In April 1837, a fire broke out in the Indian city of Surat, then under British East India Company rule. It resulted in more than 500 deaths and the destruction of 9,737 houses in a 9+3/4 mi radius. It was the most destructive fire in the history of the city.

== Fire ==
At the time of the fire in 1837, Surat was under the control of the British East India Company. At 5 pm on 24 April, Monday, a jar of boiling pitch was spilt and some woodwork caught fire at a house of one of the leading Parsis in Machhalipith neighbourhood. The neighbours refused to allow the use of water from their wells to extinguish the fire. The fire quickly spread to the densely packed neighbouring houses, which had timber frames and wooden eaves overhanging the narrow streets. Within a few hours, the fire spread to an area of 3 mi due to heavy wind from the north. At night, the large masses of smoke lit by the fire were visible from a distance of 20 to 30 mi. At daybreak on 25 April, the fire's spread shifted due to wind from the southwest. At about 2 pm, the fire was at its height. The fire declined thereafter and ended in the morning on 26 April. The fire had destroyed houses in a 9+3/4 mi radius, about three-quarters (75%) of the city.

== Damage ==

Houses destroyed by fire in each neighbourhood of Surat
| Neighbourhood | Houses destroyed |
|---|---|
| City | 6250 |
| Machhalipith | 259 |
| Rahia Soni Chaklo | 647 |
| Kelapith and Kanpith | 1174 |
| Rani Talav | 363 |
| Warifalia | 998 |
| Sangariawad | 390 |
| Bhagatalav | 581 |
| Kapatia Chaklo | 876 |
| Gopipura | 892 |
| Suburbs | 3123 |
| Navapura | 1880 |
| Haripura | 68 |
| Salabatpura | 524 |
| Begampura | 721 |
| Total | 9373 |

Apart from the more than 500 people who died in the fire, an additional 49 were found dead. That number includes seven people who died due to the change in the fire's direction on 25 April, 32 people who died while saving their property, and ten people who had tried to save themselves by jumping in a pond or well.
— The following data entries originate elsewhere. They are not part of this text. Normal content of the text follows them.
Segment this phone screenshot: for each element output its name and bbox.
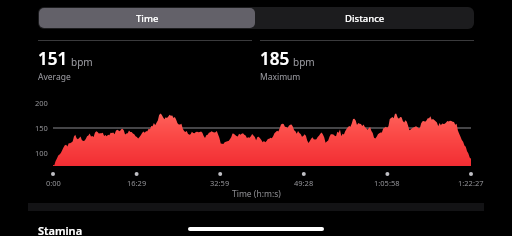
- staticText: 1:22:27: [458, 178, 484, 188]
- other: Home indicator: [188, 227, 324, 231]
- button[interactable]: Distance: [257, 8, 473, 28]
- staticText: 49:28: [294, 178, 314, 188]
- staticText: Time (h:m:s): [232, 188, 281, 200]
- staticText: 151: [38, 47, 68, 70]
- staticText: bpm: [293, 55, 315, 69]
- staticText: 185: [260, 47, 290, 70]
- staticText: 0:00: [46, 178, 61, 188]
- staticText: bpm: [71, 55, 93, 69]
- staticText: 200: [35, 98, 48, 108]
- staticText: Stamina: [38, 223, 83, 236]
- staticText: 1:05:58: [374, 178, 400, 188]
- staticText: Maximum: [260, 71, 301, 83]
- button[interactable]: Stamina: [38, 223, 83, 236]
- button[interactable]: Time: [39, 8, 255, 28]
- staticText: Time: [136, 12, 159, 25]
- staticText: Distance: [345, 12, 385, 25]
- staticText: 150: [35, 123, 48, 133]
- staticText: 100: [35, 148, 48, 158]
- staticText: Average: [38, 71, 71, 83]
- staticText: 32:59: [210, 178, 230, 188]
- staticText: 16:29: [127, 178, 147, 188]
The total economic loss could not be estimated. A total of 9,373 houses were destroyed. Of those, 6,250 were in the city proper and 3,123 in the suburbs. Placing the average cost of a house at ₹500, the total loss amounted to about ₹4686500.

== Relief ==
The British government granted ₹50000 for relief, while private donors collected ₹125000 in Bombay. were collected in London for relief work.

== Aftermath ==
After the fire, Surat was affected by a heavy flood in August 1837. Due to these disasters, Parsi, Jain, and Hindu traders moved to Bombay. Later, Bombay surpassed Surat to become the major port of the west coast of India. The city continued to be affected by several fires in subsequent years.